Wednesday, 23 December 2009

Cough - Sigillum Luciferi. 85/100.

I never realised before just a second ago that Cough remind me of a combination of three bands I already enjoy and have liked for some time now; Corrupted from Japan, Electric Wizard from England and Ancestors from America, just like Cough. When I first discovered this band, I was attracted by some of the song titles and even the intriguing record name, ‘Sigillum Luciferi’, which sounds like some sort of black metal incantation. Of course, the leap from black metal to this is a long and diverse way that will have many of us lost along the transition. Comparing the two genres is like comparing the countryside of England, with its luscious rolling hills and endless fields, with the stunning landscapes of places like America and even obscured lands like Australia, that essentially has it all in terms of landscapes -- from dense rain forests to scarcely populated deserts -- these lands are able to provide the tourist with a package deal that contains almost everything. Everything except subtle beauty.

I once read in a novel entitled ‘The Remains of the Day’ by Kazuo Ishiguro that although the countryside of England may not be as outstanding as the mountains of America, or canyons that seemingly drop to the depths of hell, but is subtle beauty is worth more than what it first appears and, given that, it achieves a much more pleasurable feelings in the voyeur than places like America who’s beauty is artificial in comparison to the subtleties of the colourful and rolling hills that are inhabited by some of the most timid animals you’re likely to come across. Like England’s subtle appeal, Cough offer much the same feeling as their subtle comparisons and possible influences weave their ways around the soundscapes with dramatic affects and in much the same way we first saw on the creation of films like Donnie Darko, where Donnie’s soul is transported out of his body and guides him to mischief. These subtle occurrences within the songs show us that we should judge the record based on the inner workings, the base, the core, rather than resting our opinions on the outside where shallow perceptions are created and thus ending our affiliation with the bands we’re judging.

Although it is difficult to do so, judging a band with a clean and concise mind is essential, especially when you’re dealing with bands who play within styles you’re either A) not entirely comfortable with or B) know very little about. In terms of this three piece hybrid, I am a little surprised at a number of things going on within the record and that are taking place on the impacting outside. First, there is only one guitarist contributing to this piece. This surprising me. Not only is doom a particularly heavy genre, but when interspersed with sludge, another heavy genre itself in differing ways, I would have expected two guitarists to be laying down the foundations, as opposed to one and the bassist. However, the soundscapes produce heavy atmospheres that entrance the listener as they evolve with the record at slow speeds. Cough consist of musicians who are capable of achieving their goals in one movement, without the use of more musicians on top of the already significant soundscapes that deserves superlatives of the highest order.

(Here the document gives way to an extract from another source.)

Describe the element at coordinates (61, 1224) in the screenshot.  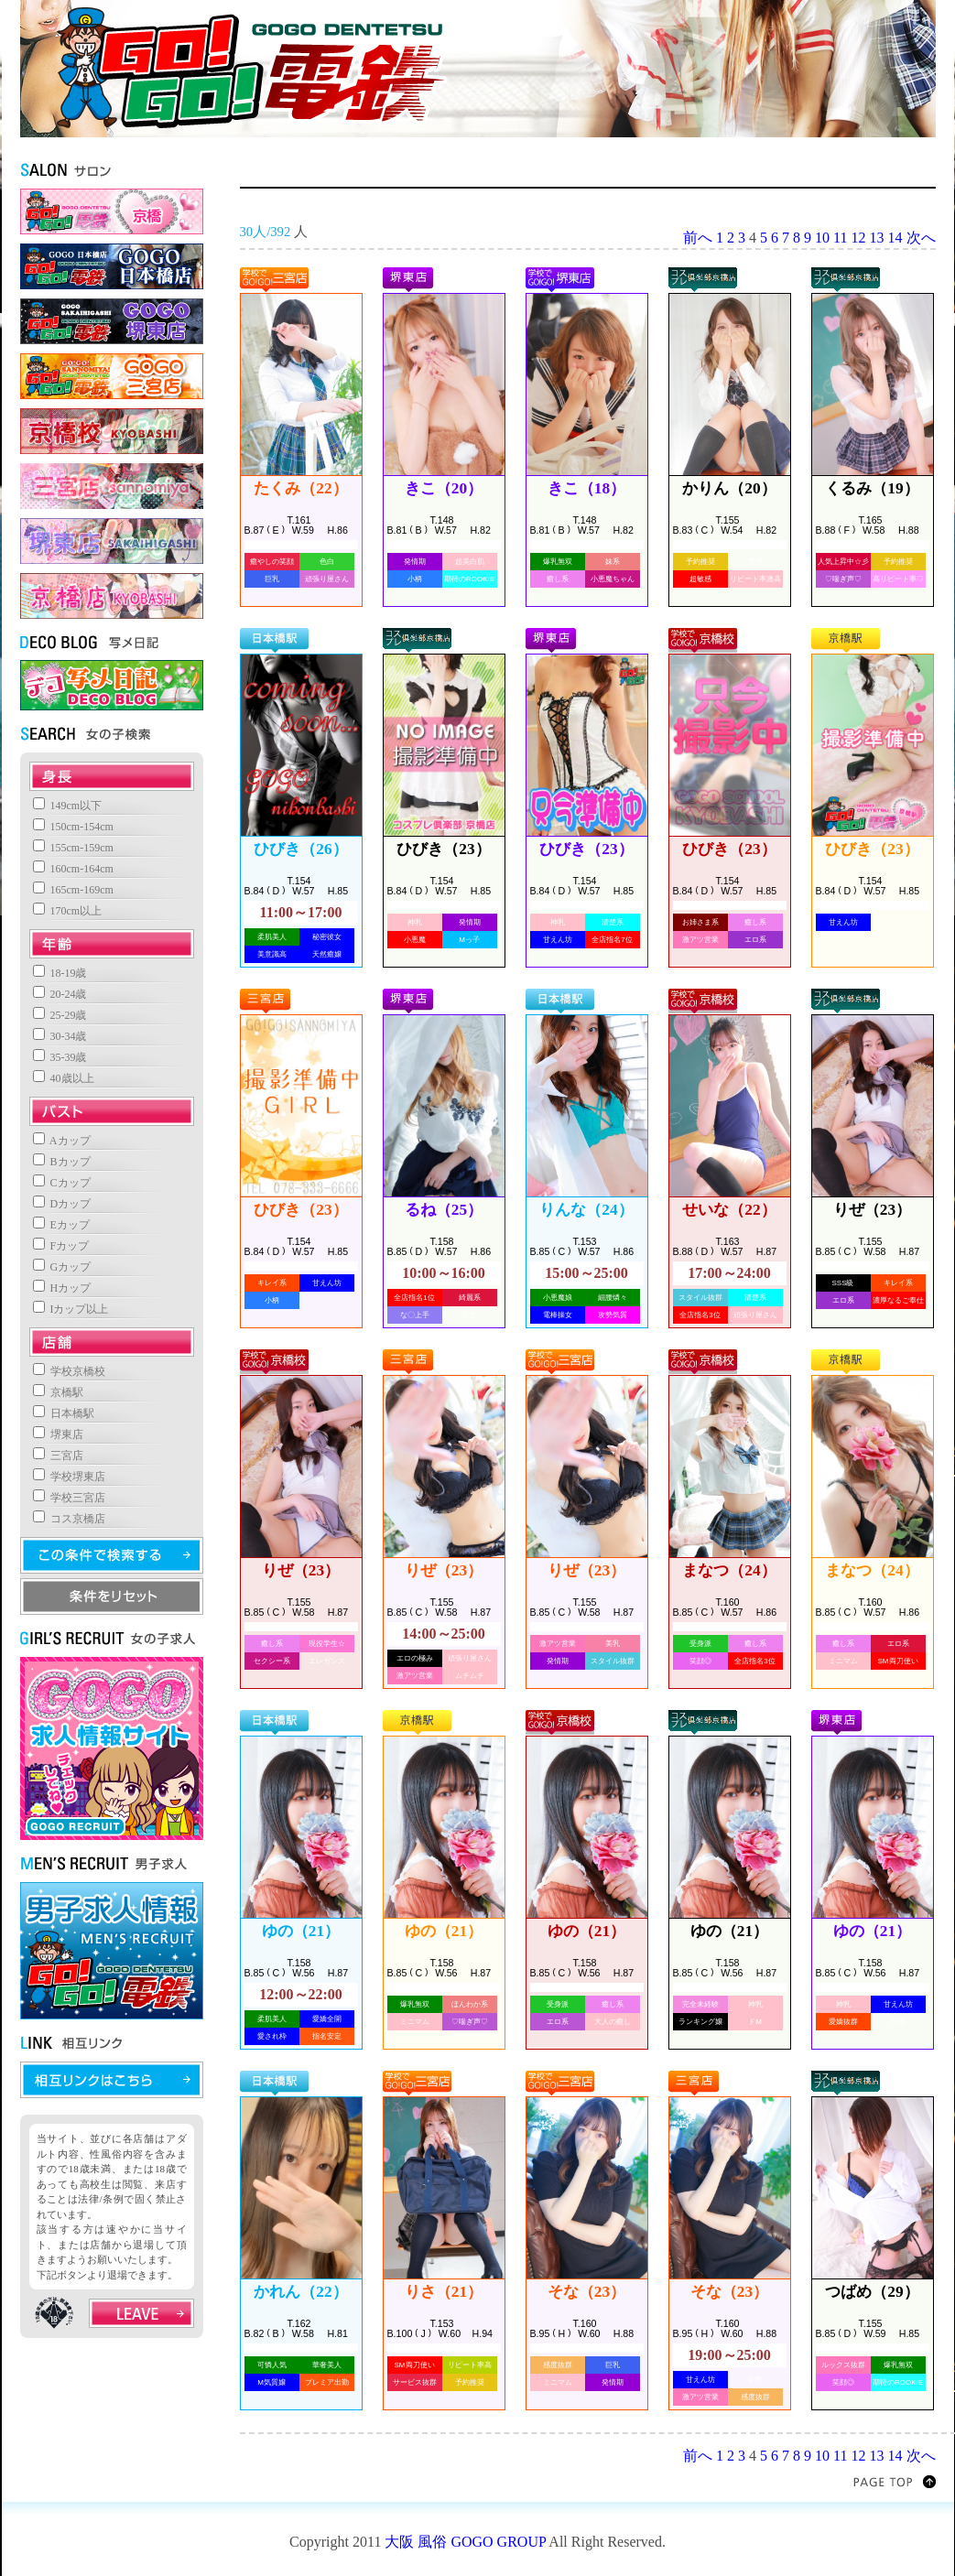
I see `Eカップ` at that location.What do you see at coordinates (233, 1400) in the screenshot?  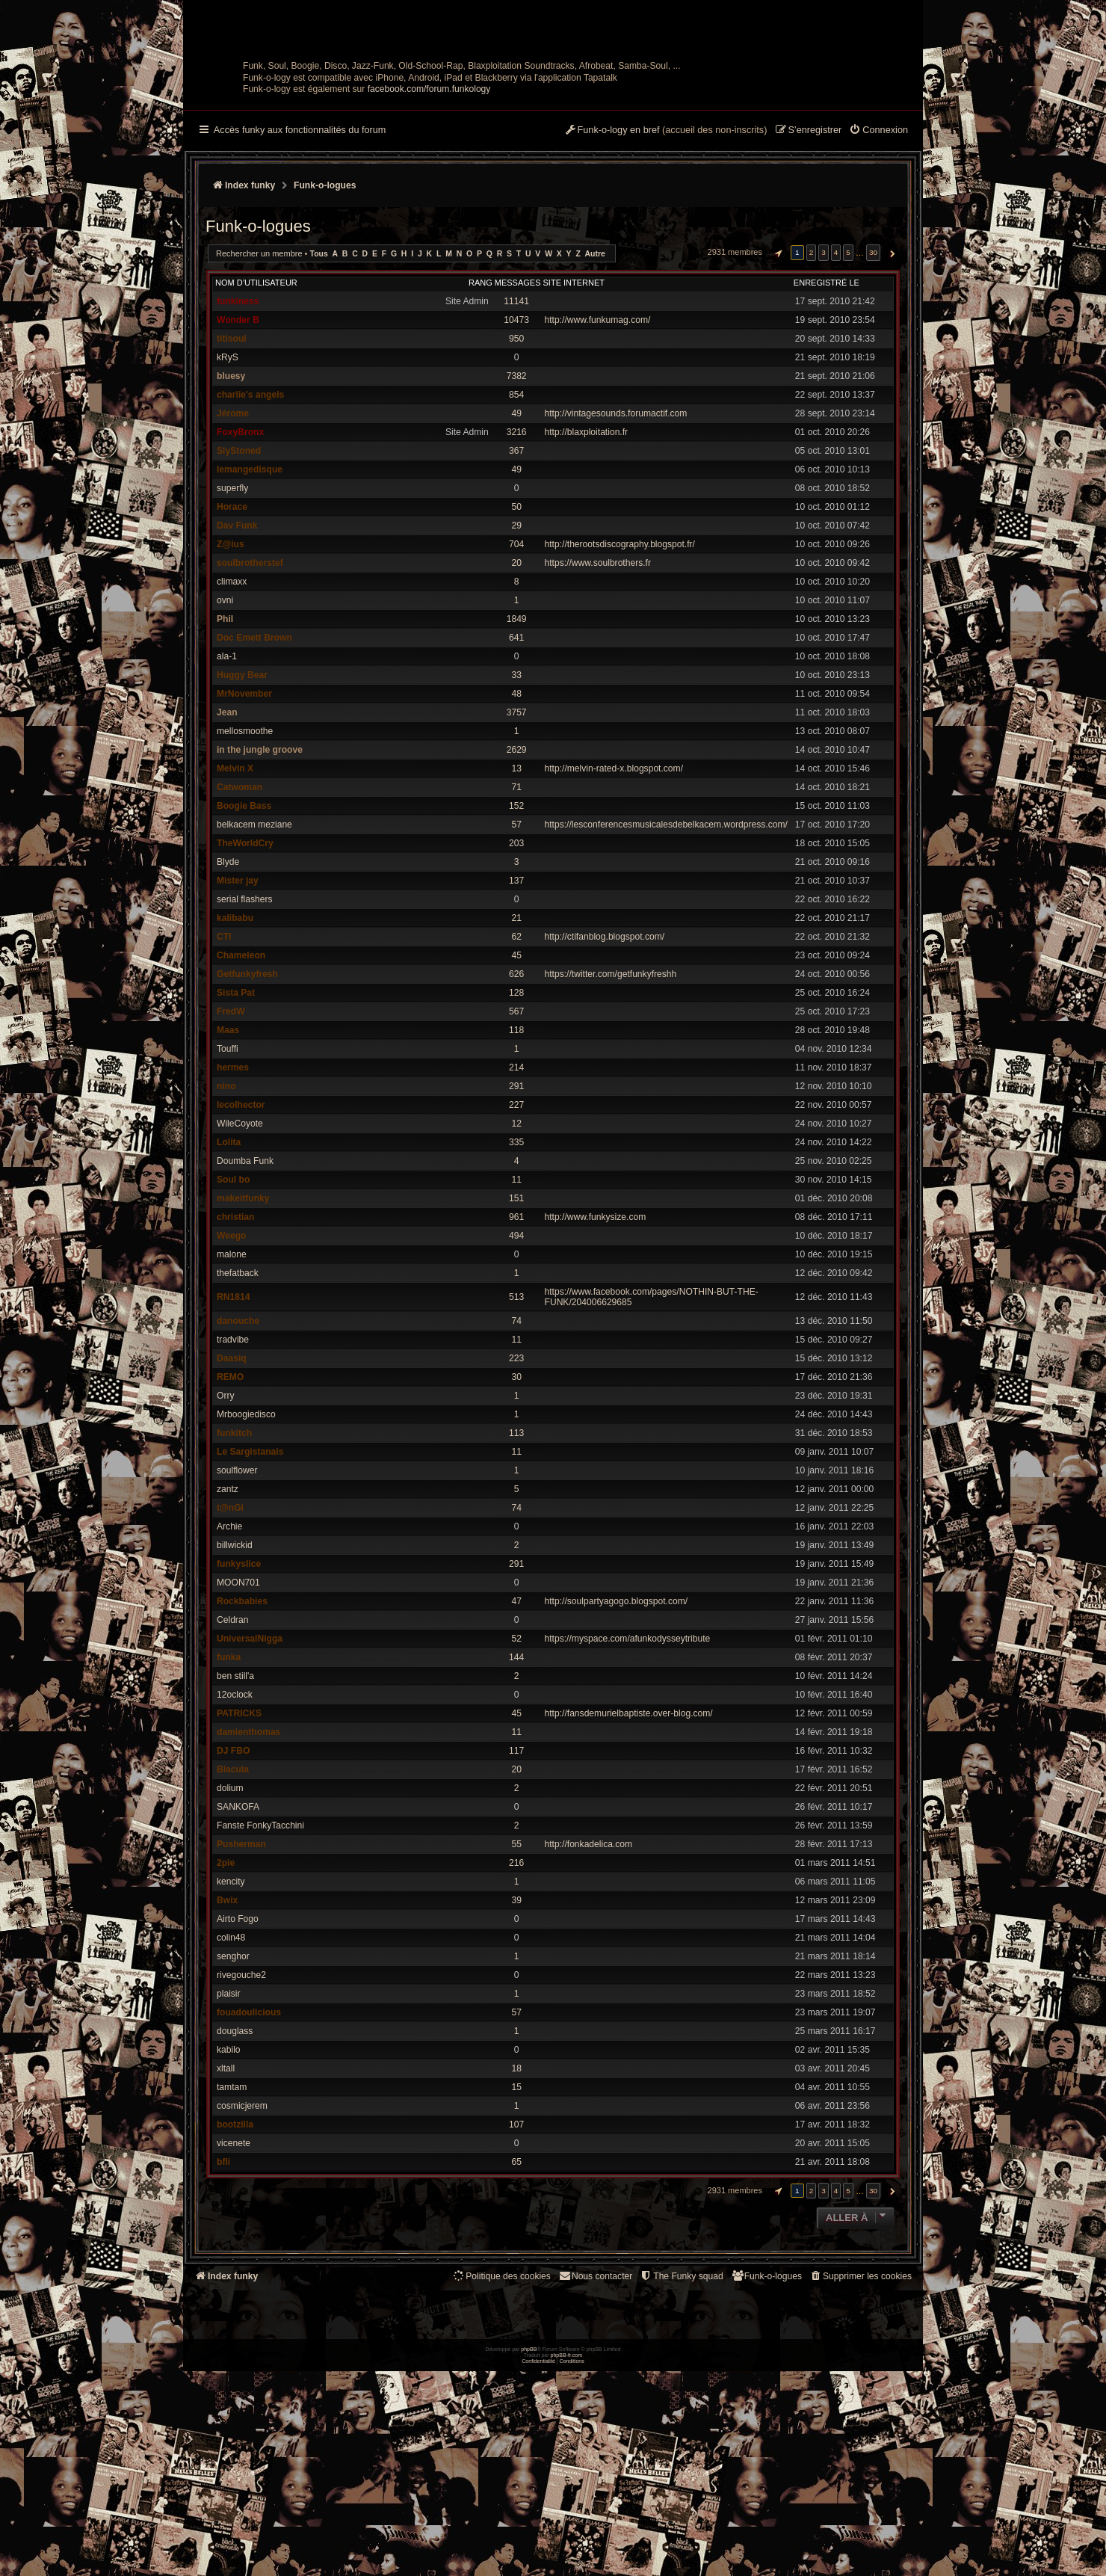 I see `RN1814` at bounding box center [233, 1400].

Back to a previous point on comparisons.

I suppose when Cough exemplify a sound that reminds the listeners of the astral ways of Ancestors, given the distant and surprising clean vocals that are sparsely used to great affect, the heaviness of the bass and guitars that leans partially towards the stoner genre too, which is where the Electric Wizard vibe comes into play (as well as the clean vocals which are reminiscent of Jus’ vocals on mid-era records like the infamous ‘Dopethrone’ -- with the guitars really hitting the heights of this particular record on songs like the rhythmically pleasing ‘288 Years of Sin’), the band are strangely deceptive. The first half of this record split’s the possible influences down the middle, with Corrupted coming out on top to begin with, due to the heavy depictions of bass and soundscapes that rely on the heaviness to penetrate the listeners mind. As the record begins to flow seamlessly, the band generate a feel for Ancestors in their use of astral projections in the soundscapes that conjure images of nature, space and eternity.

The further down the record we go, the more the band starts to implement European characteristics into the approach, giving them an established feel to the potentially universal sound they’ve already developed up until now. Then, finally, there are even more subtle influences seeping through into the instrumentation and aggressive soundscapes on songs like ‘Northern Plague’, which bring back memories of hateful sludge bands like Dystopia, given the experimentation with samples and vocals (the band seems to use two vocalists, whom can sometimes mesh together in sound making me unable to distinguish them). This is a ploy Dystopia apply to their own sound too, using a number of vocalists whom each have different styles which ultimately culminates in a fresh, dynamic feel. The record ends on a high note before it becomes too repetitive and too monotonous for my liking. So, as it ends, my opinion of this band begins to shimmer down and my feet are firmly planted to the ground. I know what I like about this band because their approach is honest and doesn’t consist of any bullshit to make it seem like what it is not. ‘Sigillum Luciferi’ has confusingly seen little attention around here and hopefully, that is about to change.